Johannes Vöhringer leitet den Chor beim Konzert in der Predigerkirche. Fotos: Hildebrand Foto: Schwarzwälder-Bote

Konzert: Erweiterer Chor der Predigerkirche und Sinfonietta Tübingen führen Stabat Mater auf

Weltoffen, über allen Religionen stehend überzeugte die Aufführung des mächtigen Oratoriums Stabat Mater für Chor und Orchester von Karl Jenkins, das er unter dem Eindruck des Nahostkonflikts in den Jahren 2006 und 2007 komponiert hat.

Rottweil (hf). Die Leiden der Menschen in Palästina und Israel, ebenso das Leiden der Zivilbevölkerung durch die Kriege in Syrien, Irak oder aktuell im Jemen stehen im Mittelpunkt dieses Werks und werden mit dem Leid der Mutter Christi, der Mater dolorosa, kontrastiert.

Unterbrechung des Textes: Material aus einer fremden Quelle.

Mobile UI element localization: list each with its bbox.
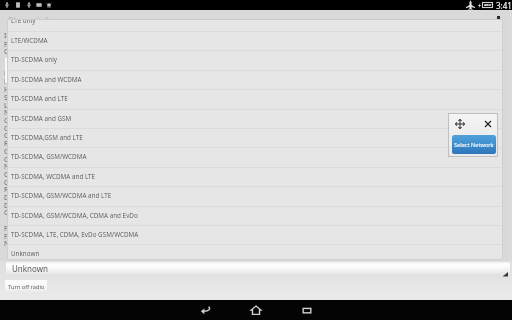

Das aus dem 13. Jahrhundert stammende Gebet "Stabat Mater" bildet die Grundlage des zwölfteiligen Werks und wird durch Texte aus dem arabischen Raum erweitert. Der lateinische Eingangssatz, das Cantus lacrimosus, offenbarte bereits die Größe des Werks. Nach zartem Beginn des Orchesters, weichem Einsatz des Chores und hinzukommendem Schlagzeug, einem arabischen Tambourin, wurde das Bild der Tränen eindringlich besungen.

Schreie der Kinder und der Mütter

Unter dem hochkonzentrierten Dirigat von Kirchenmusikdirektor Johannes Vöhriger steigerte sich der erweiterte Chor der Predigerkirche zu einem vollen Klangkörper und die Sinfonietta Tübingen unter Konzertmeisterin Lilo Rück erwies sich als differenziert musizierendes Orchesterensemble mit herausragenden solistischen Partien einzelner Bläser.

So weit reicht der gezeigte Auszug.